• Your objective:
Look for the line containing "Järnbristtest 1st" and the line containing "حول هرمون البرولاكتين" in the entries below. Copy those two and all lines between them exactly, leaving out pictures.

• Records for this exercise:
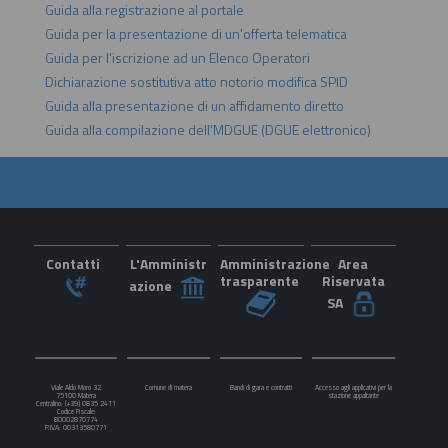
Guida alla registrazione al portale
Guida per la presentazione di un'offerta telematica
Guida per l'iscrizione ad un Elenco Operatori
Dichiarazione sostitutiva atto notorio modifica SPID
Guida alla presentazione di un affidamento diretto
Guida alla compilazione dell'MDGUE (DGUE elettronico)
Contatti
L'Amministr
Amministrazione
Area
trasparente
Riservata
azione
SA
Viale Aldo Moro 32
Comune di matera
Bandi di gara e contratti
Accesso agli applicativi per la
75100 Matera
stazione appaltante
Centralino: (+39) 0835 2411
Codice Fiscale:
80002870774
P.IVA: 00313580771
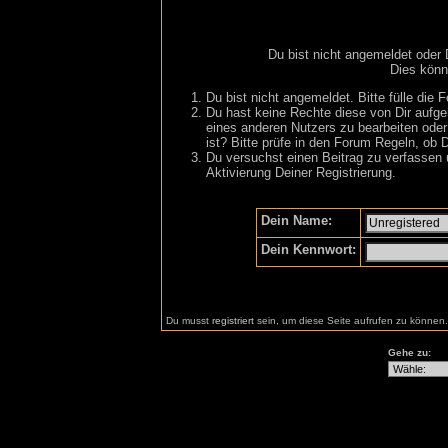
Du bist nicht angemeldet oder 
Dies könn
Du bist nicht angemeldet. Bitte fülle die 
Du hast keine Rechte diese von Dir aufger
eines anderen Nutzers zu bearbeiten oder
ist? Bitte prüfe in den Forum Regeln, ob D
Du versuchst einen Beitrag zu verfassen 
Aktivierung Deiner Registrierung.
Dein Name:
Dein Kennwort:
Du musst
registriert
sein, um diese Seite aufrufen zu können.
Gehe zu:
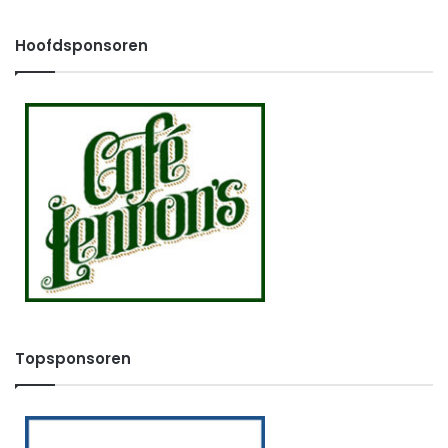
Hoofdsponsoren
Topsponsoren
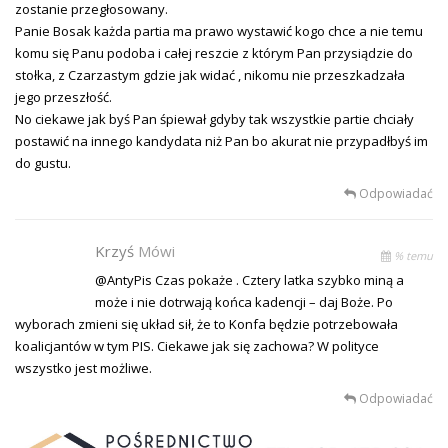
zostanie przegłosowany.
Panie Bosak każda partia ma prawo wystawić kogo chce a nie temu
komu się Panu podoba i całej reszcie z którym Pan przysiądzie do
stołka, z Czarzastym gdzie jak widać , nikomu nie przeszkadzała
jego przeszłość.
No ciekawe jak byś Pan śpiewał gdyby tak wszystkie partie chciały
postawić na innego kandydata niż Pan bo akurat nie przypadłbyś im
do gustu.
Odpowiadać
Krzyś
Mówi
% temu
@AntyPis Czas pokaże . Cztery latka szybko miną a
może i nie dotrwają końca kadencji – daj Boże. Po
wyborach zmieni się układ sił, że to Konfa będzie potrzebowała
koalicjantów w tym PIS. Ciekawe jak się zachowa? W polityce
wszystko jest możliwe.
Odpowiadać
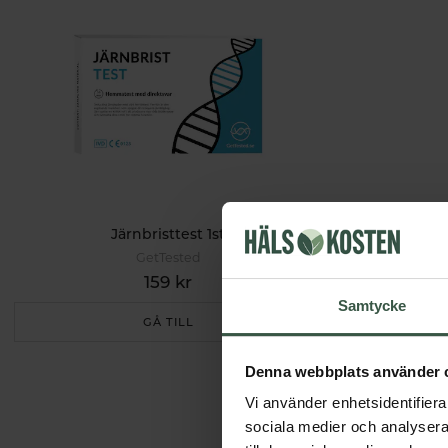
Järnbristtest 1st
GetTested
159 kr
Samtycke
GÅ TILL
Denna webbplats använder 
Vi använder enhetsidentifierar
sociala medier och analysera 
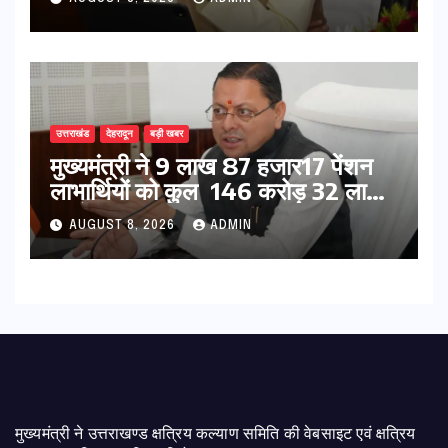
उत्तराखंड
देहरादून
बड़ी खबर
मुख्यमंत्री ने 9 लाख 87 हजार17 पेंशन
लाभार्थियों को कुल 146 करोड़ 32 लाख
की पेंशन राशि का किया भुगतान
AUGUST 8, 2026
ADMIN
मुख्यमंत्री ने उत्तराखण्ड क्षत्रिय कल्याण समिति की वेबसाइट एवं क्षत्रिय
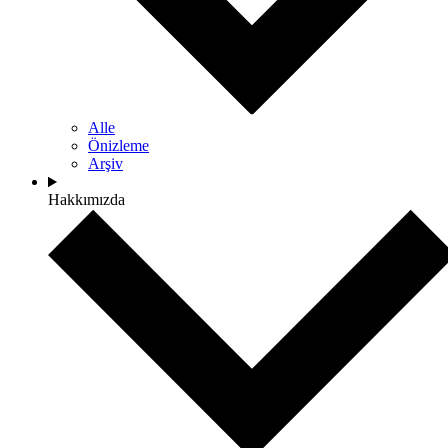
Alle
Önizleme
Arşiv
Hakkımızda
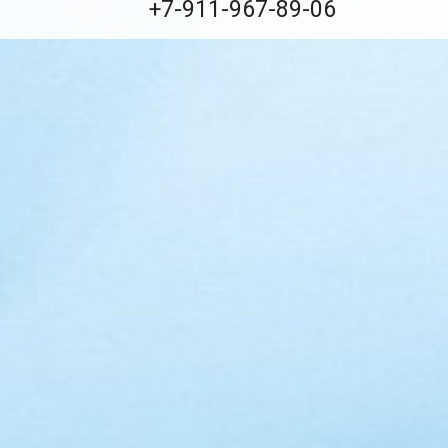
+7-911-967-89-06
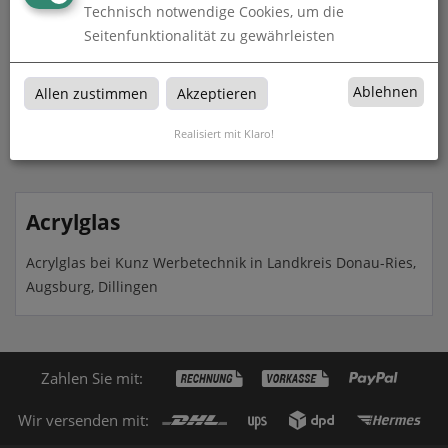
Technisch notwendige Cookies, um die
Seitenfunktionalität zu gewährleisten
Acrylglas - 3 mm
Ablehnen
Allen zustimmen
Akzeptieren
zum Artikel
Realisiert mit Klaro!
Acrylglas
Acrylglas bei Kunz Werbetechnik in Landkreis Donau-Ries,
Augsburg, Dillingen
Zahlen Sie mit:
Wir versenden mit:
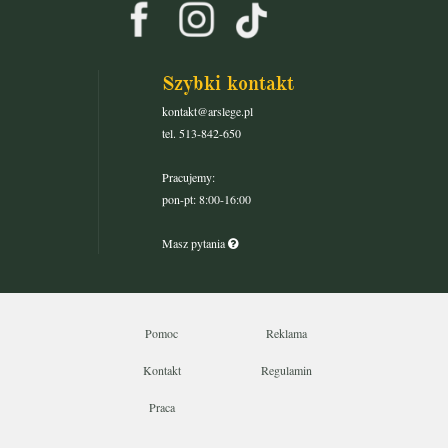
Szybki kontakt
kontakt@arslege.pl
tel. 513-842-650
Pracujemy:
pon-pt: 8:00-16:00
Masz pytania
Pomoc
Reklama
Kontakt
Regulamin
Praca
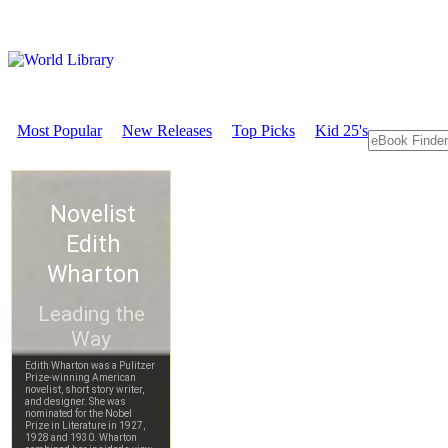
Most Popular
New Releases
Top Picks
Kid 25's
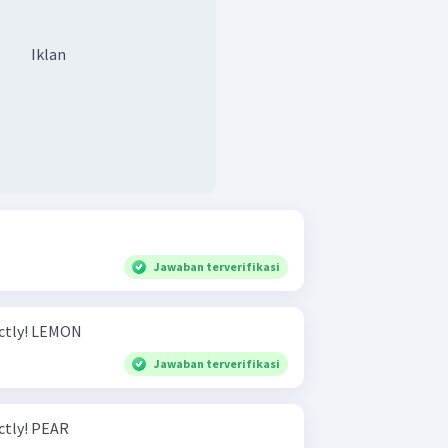
Iklan
Jawaban terverifikasi
Spell the words below correctly! LEMON
Jawaban terverifikasi
Spell the words below correctly! PEAR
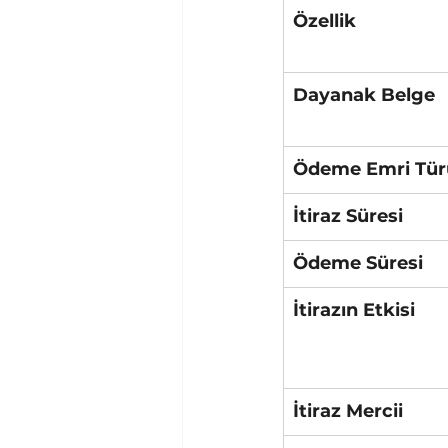
Özellik
Dayanak Belge
Ödeme Emri Tür
İtiraz Süresi
Ödeme Süresi
İtirazın Etkisi
İtiraz Mercii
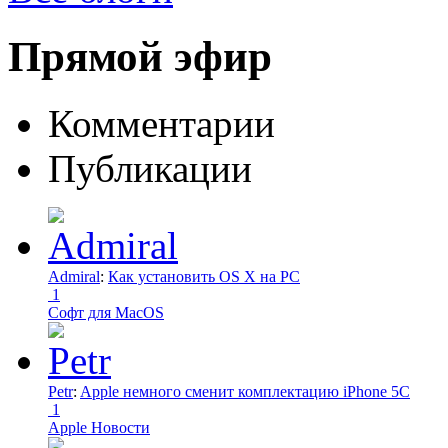
Прямой эфир
Комментарии
Публикации
Admiral
:
Как установить OS X на PC
1
Софт для MacOS
Petr
:
Apple немного сменит комплектацию iPhone 5C
1
Apple Новости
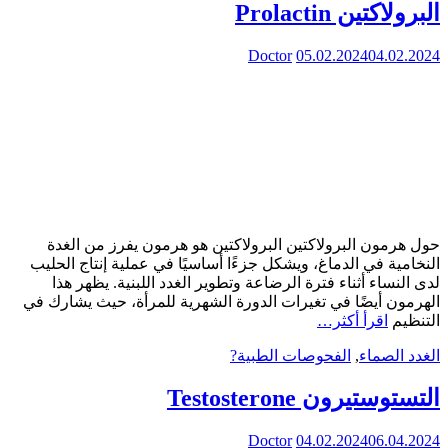
البرولاكتين Prolactin
Doctor
05.02.2024
04.02.2024
حول هرمون البرولاكتين البرولاكتين هو هرمون يفرز من الغدة
النخامية في الدماغ، ويشكل جزءًا أساسيًا في عملية إنتاج الحليب
لدى النساء أثناء فترة الرضاعة وتطوير الغدد اللبنية. يظهر هذا
الهرمون أيضًا في تغيرات الدورة الشهرية للمرأة، حيث يشارك في
التنظيم
اقرأ أكثر…
الغدد الصماء
,
الفحوصات الطبية?
التستوستيرون Testosterone
Doctor
04.02.2024
06.04.2024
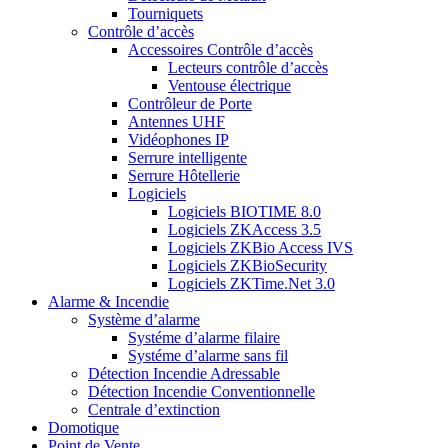
Tourniquets
Contrôle d’accès
Accessoires Contrôle d’accès
Lecteurs contrôle d’accès
Ventouse électrique
Contrôleur de Porte
Antennes UHF
Vidéophones IP
Serrure intelligente
Serrure Hôtellerie
Logiciels
Logiciels BIOTIME 8.0
Logiciels ZKAccess 3.5
Logiciels ZKBio Access IVS
Logiciels ZKBioSecurity
Logiciels ZKTime.Net 3.0
Alarme & Incendie
Système d’alarme
Systéme d’alarme filaire
Systéme d’alarme sans fil
Détection Incendie Adressable
Détection Incendie Conventionnelle
Centrale d’extinction
Domotique
Point de Vente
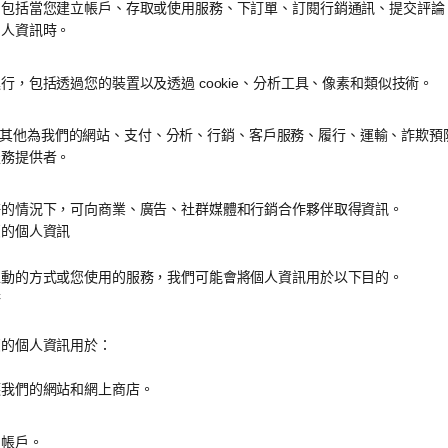
，包括當您建立帳戶、存取或使用服務、下訂單、訂閱行銷通訊、提交評論
個人資訊時。
行，包括透過您的裝置以及透過 cookie、分析工具、像素和類似技術。
ify 和其他為我們的網站、支付、分析、行銷、客戶服務、履行、運輸、詐欺
服務提供者。
許的情況下，可向商業、廣告、社群媒體和行銷合作夥伴取得資訊。
您的個人資訊
互動的方式或您使用的服務，我們可能會將個人資訊用於以下目的。
務
您的個人資訊用於：
護我們的網站和網上商店。
戶帳戶。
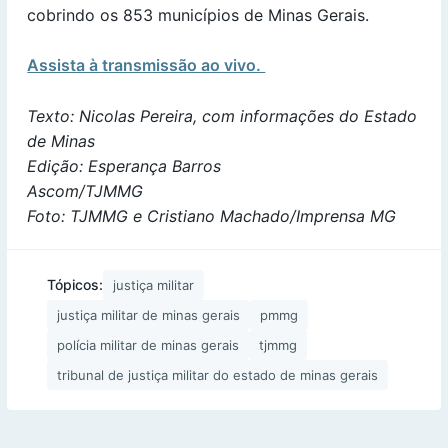
cobrindo os 853 municípios de Minas Gerais.
Assista à transmissão ao vivo.
Texto: Nicolas Pereira, com informações do Estado
de Minas
Edição: Esperança Barros
Ascom/TJMMG
Foto: TJMMG e Cristiano Machado/Imprensa MG
Tópicos:
justiça militar
justiça militar de minas gerais
pmmg
polícia militar de minas gerais
tjmmg
tribunal de justiça militar do estado de minas gerais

• Answer section:
Järnbristtest 1st
GetTested
159 kr
Samtycke
GÅ TILL
Denna webbplats använder 
Vi använder enhetsidentifierar
sociala medier och analysera 
उत्तराखंड
देहरादून
बड़ी खबर
मुख्यमंत्री ने 9 लाख 87 हजार17 पेंशन
लाभार्थियों को कुल 146 करोड़ 32 लाख
की पेंशन राशि का किया भुगतान
AUGUST 8, 2026
ADMIN
मुख्यमंत्री ने उत्तराखण्ड क्षत्रिय कल्याण समिति की वेबसाइट एवं क्षत्रिय
Alle
Önizleme
Arşiv
Hakkımızda
+7-911-967-89-06
Technisch notwendige Cookies, um die
Seitenfunktionalität zu gewährleisten
Acrylglas - 3 mm
Ablehnen
Allen zustimmen
Akzeptieren
zum Artikel
Realisiert mit Klaro!
Acrylglas
Acrylglas bei Kunz Werbetechnik in Landkreis Donau-Ries,
Augsburg, Dillingen
Zahlen Sie mit:
Wir versenden mit:
Szybki kontakt
kontakt@arslege.pl
tel. 513-842-650
Pracujemy:
pon-pt: 8:00-16:00
Masz pytania
Pomoc
Reklama
Kontakt
Regulamin
Praca
Most Popular
New Releases
Top Picks
Kid 25's
Iklan
Jawaban terverifikasi
Spell the words below correctly! LEMON
Jawaban terverifikasi
Spell the words below correctly! PEAR
Özellik
Dayanak Belge
Ödeme Emri Tür
İtiraz Süresi
Ödeme Süresi
İtirazın Etkisi
İtiraz Mercii
Прямой эфир
Комментарии
Публикации
Admiral
:
Как установить OS X на PC
1
Софт для MacOS
Petr
:
Apple немного сменит комплектацию iPhone 5C
1
Apple Новости
البرولاكتين Prolactin
Doctor
05.02.2024
04.02.2024
حول هرمون البرولاكتين البرولاكتين هو هرمون يفرز من الغدة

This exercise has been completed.